◆ What this task involves
Could the data below be copied exactly, minus the pictures?

Extracted page text data

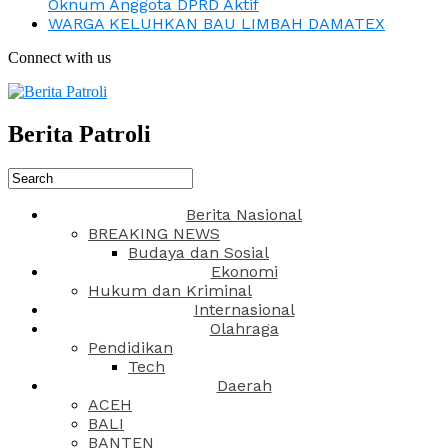
Oknum Anggota DPRD Aktif
WARGA KELUHKAN BAU LIMBAH DAMATEX
Connect with us
Berita Patroli
Berita Nasional
BREAKING NEWS
Budaya dan Sosial
Ekonomi
Hukum dan Kriminal
Internasional
Olahraga
Pendidikan
Tech
Daerah
ACEH
BALI
BANTEN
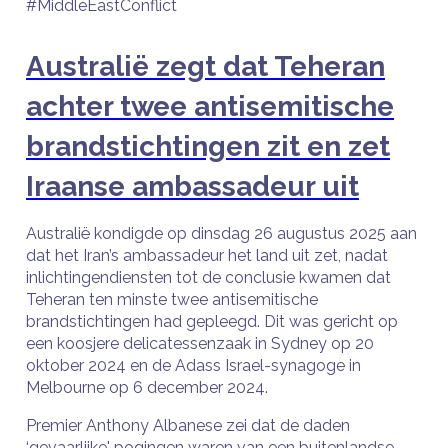
#MiddleEastConflict
Australië zegt dat Teheran
achter twee antisemitische
brandstichtingen zit en zet
Iraanse ambassadeur uit
Australië kondigde op dinsdag 26 augustus 2025 aan
dat het Iran’s ambassadeur het land uit zet, nadat
inlichtingendiensten tot de conclusie kwamen dat
Teheran ten minste twee antisemitische
brandstichtingen had gepleegd. Dit was gericht op
een koosjere delicatessenzaak in Sydney op 20
oktober 2024 en de Adass Israel-synagoge in
Melbourne op 6 december 2024.
Premier Anthony Albanese zei dat de daden
‘gevaarlijke' pogingen waren van een buitenlandse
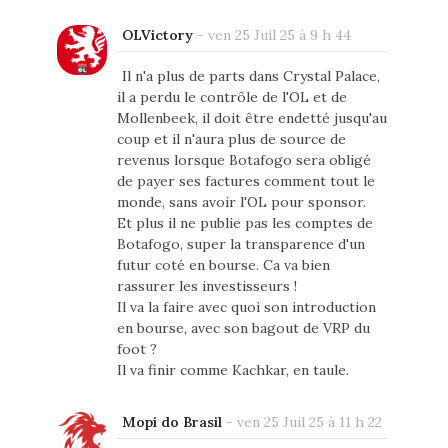
OLVictory
-
ven 25 Juil 25 à 9 h 44
Il n'a plus de parts dans Crystal Palace,
il a perdu le contrôle de l'OL et de
Mollenbeek, il doit être endetté jusqu'au
coup et il n'aura plus de source de
revenus lorsque Botafogo sera obligé
de payer ses factures comment tout le
monde, sans avoir l'OL pour sponsor.
Et plus il ne publie pas les comptes de
Botafogo, super la transparence d'un
futur coté en bourse. Ca va bien
rassurer les investisseurs !
Il va la faire avec quoi son introduction
en bourse, avec son bagout de VRP du
foot ?
Il va finir comme Kachkar, en taule.
Mopi do Brasil
-
ven 25 Juil 25 à 11 h 22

◆ Solution for this task
Oknum Anggota DPRD Aktif
WARGA KELUHKAN BAU LIMBAH DAMATEX
Connect with us
Berita Patroli
Berita Nasional
BREAKING NEWS
Budaya dan Sosial
Ekonomi
Hukum dan Kriminal
Internasional
Olahraga
Pendidikan
Tech
Daerah
ACEH
BALI
BANTEN
#MiddleEastConflict
Australië zegt dat Teheran
achter twee antisemitische
brandstichtingen zit en zet
Iraanse ambassadeur uit
Australië kondigde op dinsdag 26 augustus 2025 aan
dat het Iran’s ambassadeur het land uit zet, nadat
inlichtingendiensten tot de conclusie kwamen dat
Teheran ten minste twee antisemitische
brandstichtingen had gepleegd. Dit was gericht op
een koosjere delicatessenzaak in Sydney op 20
oktober 2024 en de Adass Israel-synagoge in
Melbourne op 6 december 2024.
Premier Anthony Albanese zei dat de daden
‘gevaarlijke' pogingen waren van een buitenlandse
OLVictory
-
ven 25 Juil 25 à 9 h 44
Il n'a plus de parts dans Crystal Palace,
il a perdu le contrôle de l'OL et de
Mollenbeek, il doit être endetté jusqu'au
coup et il n'aura plus de source de
revenus lorsque Botafogo sera obligé
de payer ses factures comment tout le
monde, sans avoir l'OL pour sponsor.
Et plus il ne publie pas les comptes de
Botafogo, super la transparence d'un
futur coté en bourse. Ca va bien
rassurer les investisseurs !
Il va la faire avec quoi son introduction
en bourse, avec son bagout de VRP du
foot ?
Il va finir comme Kachkar, en taule.
Mopi do Brasil
-
ven 25 Juil 25 à 11 h 22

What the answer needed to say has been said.